Mary thanked him, and then, as if his amiability were still a little stretched, he suggested that they should defer the consideration of her other proposals, as he had one or two things to see to. So would she, dear old thing that she was, let him kiss her, and then leave him.

She went to him for her kiss, and discovered that he was more upset than she had imagined. His hand trembled as he smoothed back her hair, and he murmured over her head that he was a brute, a savage, a horror to bully the most precious thing in his life. As a rule this emotion of his would have melted her; she would have remembered, with a rush of feeling, that after all a man is only a great child, something very simple and clumsy and pathetic, but to-day she stood apart from his remorse and she found herself laughing lightly, telling him that he was a funny sensitive old thing, and that, if he would only think of what he had promised, he would see that she had every reason to be pleased with herself.

Then she left him, still a little absurdly unassured, and went upstairs to her own room. It was only a quarter of an hour since she had gone downstairs to James's study. Then she had thought of James as the beneficent, all-wise authority from whose words there was no appeal; now she was puzzled about him, thinking him over. Why had he been angry with her—what had made him angry? It wasn't that she had chosen a bad moment, she couldn't believe that it was her manner, for that never annoyed him; why was he angry because she had wanted the girls to have a proper room where they might go? She could understand his rejecting her plan, but not his being angry about it. It was not like him; it did not agree with her conception of him as a man who was not only generous but singularly patient and just. After all these years she couldn't be wrong about that—it was absurd to suggest, merely because he had shown momentary irritation, that he had an unknown side that his work called out, but that she, so far, had never seen. She pulled herself up. It was not loyal of her to hunt after this fashion for faults in James. He had been a little sharp—for a minute—and it was her duty, as it ought to have been her natural instinct, to forget a trifling occurrence which had pained him already far more than was necessary.

The only serious thing about the whole incident was that she was afraid that now she would not get her room. It was a great pity; she still felt that the girls ought to have it, but she must, she really must, remember that James knew best. There was no other basis on which her enterprise could possibly be successful.

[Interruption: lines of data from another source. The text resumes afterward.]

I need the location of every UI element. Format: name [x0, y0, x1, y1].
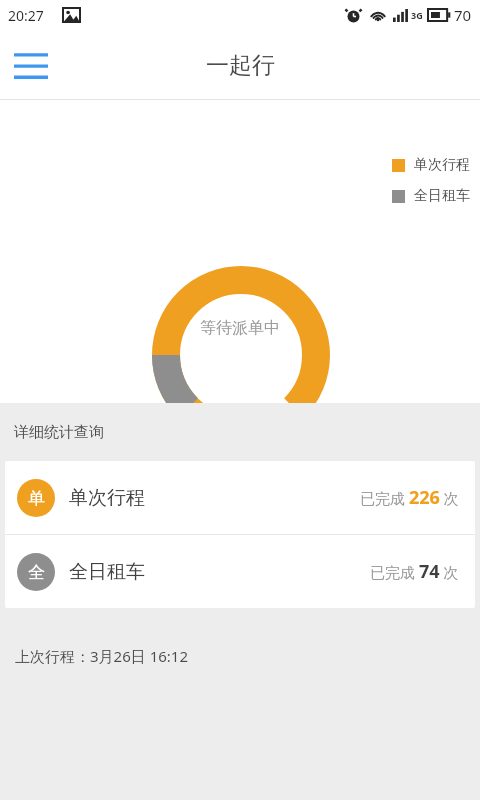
- staticText: 已完成 74 次: [370, 559, 459, 584]
- staticText: 单次行程: [69, 486, 145, 510]
- staticText: 单次行程: [414, 156, 470, 174]
- staticText: 等待派单中: [200, 318, 280, 338]
- staticText: 单: [28, 488, 45, 509]
- staticText: 上次行程：3月26日 16:12: [15, 646, 188, 666]
- staticText: 一起行: [206, 51, 275, 80]
- button[interactable]: 单: [5, 461, 475, 534]
- staticText: 70: [454, 5, 472, 25]
- staticText: 全日租车: [414, 187, 470, 205]
- staticText: 详细统计查询: [14, 423, 104, 442]
- staticText: 3G: [411, 9, 423, 21]
- button[interactable]: 全: [5, 535, 475, 608]
- staticText: 已完成 226 次: [360, 485, 459, 510]
- staticText: 全: [28, 562, 45, 583]
- staticText: 全日租车: [69, 560, 145, 584]
- button[interactable]: Open navigation menu: [6, 40, 56, 90]
- staticText: 20:27: [8, 6, 44, 25]
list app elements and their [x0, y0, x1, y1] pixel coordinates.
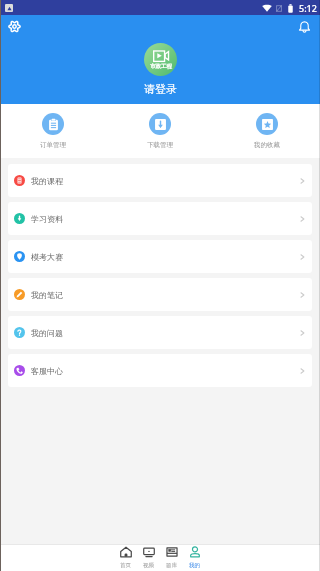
button[interactable]: 我的	[183, 545, 206, 571]
staticText: 下载管理	[147, 141, 173, 149]
button[interactable]: 我的课程	[8, 164, 312, 197]
button[interactable]: 题库	[160, 545, 183, 571]
button[interactable]: 学习资料	[8, 202, 312, 235]
staticText: 学习资料	[31, 214, 63, 224]
staticText: 我的笔记	[31, 290, 63, 300]
staticText: 5:12	[299, 2, 317, 14]
staticText: 首页	[120, 562, 131, 569]
staticText: 模考大赛	[31, 252, 63, 262]
staticText: 我的课程	[31, 176, 63, 186]
button[interactable]: 我的收藏	[213, 111, 320, 151]
button[interactable]: 首页	[114, 545, 137, 571]
staticText: 我的收藏	[254, 141, 280, 149]
staticText: 客服中心	[31, 366, 63, 376]
button[interactable]: 模考大赛	[8, 240, 312, 273]
staticText: 请登录	[144, 82, 177, 96]
button[interactable]: 订单管理	[0, 111, 106, 151]
staticText: 市政工程	[150, 63, 172, 70]
button[interactable]: 视频	[137, 545, 160, 571]
button[interactable]: 我的笔记	[8, 278, 312, 311]
button[interactable]: 我的问题	[8, 316, 312, 349]
staticText: 订单管理	[40, 141, 66, 149]
staticText: 我的问题	[31, 328, 63, 338]
button[interactable]: Settings	[5, 17, 24, 36]
button[interactable]: 下载管理	[106, 111, 213, 151]
button[interactable]: 客服中心	[8, 354, 312, 387]
staticText: 视频	[143, 562, 154, 569]
staticText: 题库	[166, 562, 177, 569]
button[interactable]: Notifications	[295, 17, 314, 36]
staticText: 我的	[189, 562, 200, 569]
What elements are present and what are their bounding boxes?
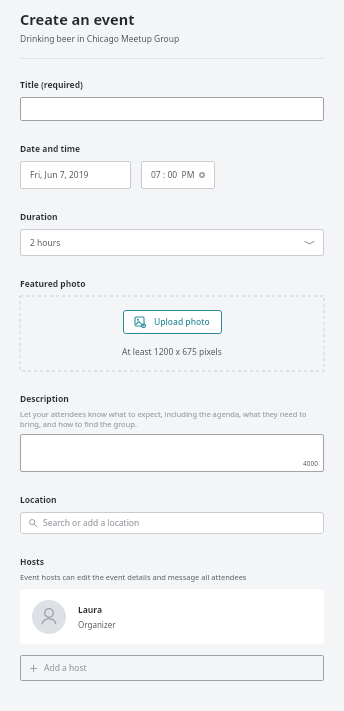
staticText: Date and time bbox=[20, 143, 81, 155]
button[interactable] bbox=[20, 97, 324, 121]
staticText: Create an event bbox=[20, 9, 135, 29]
staticText: Title (required) bbox=[20, 79, 83, 91]
staticText: 2 hours bbox=[30, 237, 61, 249]
button[interactable]: 2 hours bbox=[20, 229, 324, 256]
staticText: At least 1200 x 675 pixels bbox=[122, 346, 222, 358]
staticText: Laura bbox=[78, 604, 103, 616]
staticText: Location bbox=[20, 494, 57, 506]
staticText: Upload photo bbox=[154, 316, 210, 328]
staticText: Add a host bbox=[44, 662, 87, 674]
staticText: Fri, Jun 7, 2019 bbox=[30, 169, 89, 181]
staticText: Hosts bbox=[20, 556, 45, 568]
button[interactable]: Search or add a location bbox=[20, 512, 324, 534]
button[interactable]: Laura bbox=[20, 589, 324, 644]
button[interactable]: Upload photo bbox=[123, 310, 222, 334]
button[interactable]: 4000 bbox=[20, 434, 324, 472]
staticText: Duration bbox=[20, 211, 58, 223]
staticText: 07 : 00 PM bbox=[151, 169, 195, 181]
button[interactable]: Fri, Jun 7, 2019 bbox=[20, 161, 131, 189]
staticText: Drinking beer in Chicago Meetup Group bbox=[20, 33, 180, 45]
staticText: Let your attendees know what to expect, … bbox=[20, 409, 324, 429]
staticText: Description bbox=[20, 393, 69, 405]
staticText: Event hosts can edit the event details a… bbox=[20, 572, 247, 582]
staticText: Organizer bbox=[78, 619, 116, 630]
staticText: Search or add a location bbox=[43, 517, 140, 529]
button[interactable]: Add a host bbox=[20, 655, 324, 681]
staticText: 4000 bbox=[303, 459, 318, 468]
button[interactable]: 07 : 00 PM bbox=[141, 161, 215, 189]
staticText: Featured photo bbox=[20, 278, 86, 290]
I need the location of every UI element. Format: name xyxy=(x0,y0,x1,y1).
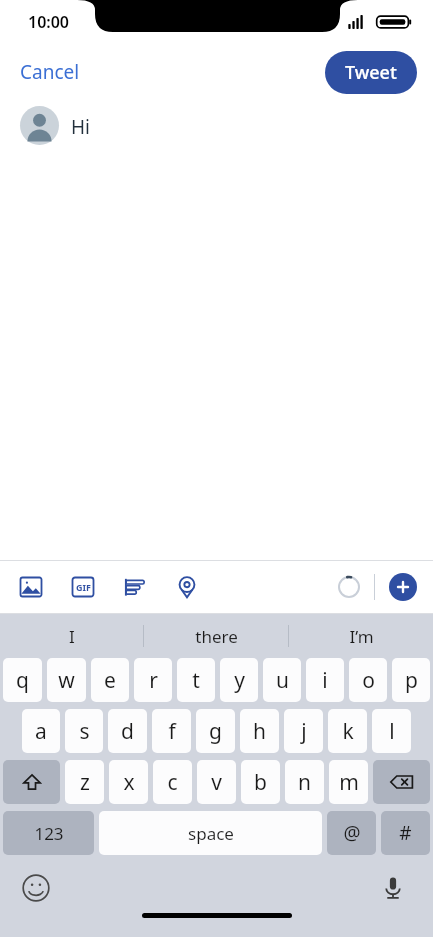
button[interactable]: # xyxy=(381,811,430,855)
staticText: z xyxy=(80,768,90,797)
staticText: space xyxy=(188,822,234,845)
button[interactable]: k xyxy=(328,709,367,753)
staticText: b xyxy=(254,768,267,797)
button[interactable]: @ xyxy=(327,811,376,855)
button[interactable]: n xyxy=(285,760,324,804)
staticText: there xyxy=(195,625,238,648)
staticText: Cancel xyxy=(20,59,80,85)
button[interactable]: I xyxy=(0,614,143,658)
staticText: r xyxy=(149,666,158,695)
staticText: d xyxy=(121,717,134,746)
staticText: l xyxy=(389,717,395,746)
button[interactable]: Add location xyxy=(170,570,204,604)
staticText: o xyxy=(362,666,375,695)
button[interactable]: l xyxy=(372,709,411,753)
button[interactable]: Tweet xyxy=(325,51,417,94)
button[interactable]: j xyxy=(284,709,323,753)
staticText: q xyxy=(16,666,29,695)
staticText: x xyxy=(123,768,135,797)
button[interactable]: i xyxy=(306,658,344,702)
button[interactable]: I’m xyxy=(289,614,433,658)
button[interactable]: Add GIF xyxy=(66,570,100,604)
button[interactable]: Backspace xyxy=(373,760,430,804)
button[interactable]: 123 xyxy=(3,811,94,855)
button[interactable]: r xyxy=(134,658,172,702)
button[interactable]: w xyxy=(47,658,86,702)
staticText: p xyxy=(405,666,418,695)
staticText: Tweet xyxy=(345,60,397,85)
staticText: f xyxy=(168,717,176,746)
button[interactable]: m xyxy=(329,760,368,804)
staticText: u xyxy=(276,666,289,695)
staticText: i xyxy=(322,666,328,695)
button[interactable]: Cancel xyxy=(0,49,100,95)
staticText: g xyxy=(209,717,222,746)
button[interactable]: b xyxy=(241,760,280,804)
staticText: 10:00 xyxy=(28,11,70,33)
button[interactable]: Shift xyxy=(3,760,60,804)
staticText: s xyxy=(79,717,90,746)
button[interactable]: f xyxy=(152,709,191,753)
button[interactable]: u xyxy=(263,658,301,702)
staticText: n xyxy=(298,768,311,797)
staticText: w xyxy=(58,666,75,695)
button[interactable]: Emoji xyxy=(20,872,52,904)
button[interactable]: Add poll xyxy=(118,570,152,604)
button[interactable]: o xyxy=(349,658,387,702)
staticText: t xyxy=(192,666,200,695)
button[interactable]: z xyxy=(65,760,104,804)
staticText: c xyxy=(167,768,178,797)
staticText: y xyxy=(234,666,245,695)
staticText: GIF xyxy=(76,581,91,593)
staticText: I xyxy=(69,625,75,648)
staticText: I’m xyxy=(349,625,374,648)
staticText: # xyxy=(399,820,412,846)
staticText: a xyxy=(35,717,47,746)
staticText: j xyxy=(301,717,307,746)
button[interactable]: h xyxy=(240,709,279,753)
button[interactable]: x xyxy=(109,760,148,804)
button[interactable]: Add photo xyxy=(14,570,48,604)
button[interactable]: e xyxy=(91,658,129,702)
button[interactable]: v xyxy=(197,760,236,804)
button[interactable]: y xyxy=(220,658,258,702)
button[interactable]: s xyxy=(65,709,103,753)
button[interactable]: c xyxy=(153,760,192,804)
button[interactable]: space xyxy=(99,811,322,855)
staticText: 123 xyxy=(34,822,64,845)
staticText: @ xyxy=(343,820,361,846)
button[interactable]: t xyxy=(177,658,215,702)
button[interactable]: a xyxy=(22,709,60,753)
button[interactable]: q xyxy=(3,658,42,702)
button[interactable]: Add tweet xyxy=(389,573,417,601)
button[interactable]: g xyxy=(196,709,235,753)
staticText: k xyxy=(342,717,354,746)
button[interactable]: Dictate xyxy=(377,872,409,904)
staticText: v xyxy=(211,768,222,797)
button[interactable]: d xyxy=(108,709,147,753)
button[interactable]: p xyxy=(392,658,430,702)
button[interactable]: there xyxy=(144,614,288,658)
staticText: m xyxy=(339,768,359,797)
staticText: Hi xyxy=(71,114,90,140)
staticText: e xyxy=(104,666,116,695)
staticText: h xyxy=(253,717,266,746)
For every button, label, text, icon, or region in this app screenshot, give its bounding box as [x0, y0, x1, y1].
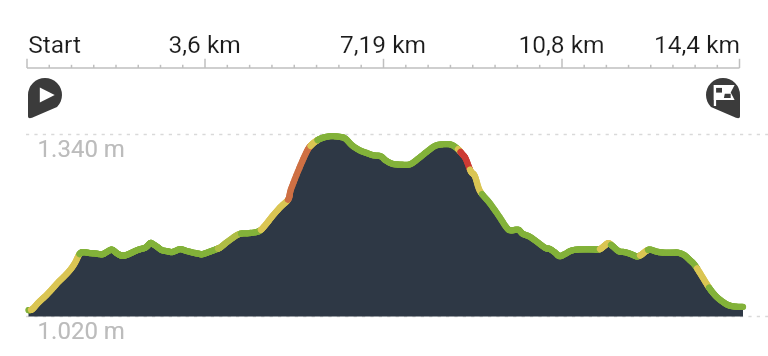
button[interactable]: Finish point [706, 78, 740, 119]
button[interactable]: Start point [28, 78, 62, 119]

Nevertheless she could not force her thoughts away from the picture of James's frowning peremptory face, and as she considered it, the whole interview took on, more and more, a flavour of oddness, of unreason. She had lived in complete intimacy with James for more than twenty years, and yet she was left to infer his real thoughts, in a moment of significant emotion, from the twitch of his mouth, the key of his voice, the physical symbols by which his body betrayed him hardly more successfully, on this occasion, to her than to a stranger. It was strange that she should have no more direct access to him than this method of inference, of guesswork, this clumsy process whereby a thought before it can reach another mind must first translate itself into terms of sense. She had read poems that told of lovers whose spirits flamed so brightly that these dark barriers became translucent, shot through with the soul's light, a medium to its ardour. Those beings had known one another as poets know nature, as mystics know God. But such ecstasies were foreign to her, she felt herself to be too prim, too frail, too anxious, for the great fires of the spirit. Her experience had been—would always be—the common experience of common folk. Her wisdom consisted in the building and maintaining of barriers between herself and the sordid, the vicious, the vulgar. She had built barriers round her love, she had kept it fine and pure, untroubled by anything but its own tenderness. She had not asked for ecstasy, she had not asked for knowledge, she had been content to trust. She must continue to trust, she must realise that she did not know her husband, she must let her affection bridge the gaps in her understanding. That was the way of life she had made for herself.

Then from the deep place in her mind where she had thrust it, her uneasiness returned. Why had he been angry? She stirred in her chair, and the movement made her realise that she was still holding her forlorn little bundle of notes. She rose and put them back into their pigeon-hole with a slight feeling of discomfort. To-morrow was one of Miss Percival's days, and she would have to make her admission of defeat. Miss Percival never said much, but Mary's impression was that she cared a good deal about the room.

The proper thing to do now would have been to turn her mind to something else. Unfortunately Mary's knitting did not hold her attention and she did not get as far as finding her place in the novel which succeeded it. Why had James been unreasonable? Why hadn't he met her calmly with his excellent and conclusive arguments? Must she be prepared for a similar reception when she spoke to him about the girls' dinner? She could not banish her troubled sense of his hostility.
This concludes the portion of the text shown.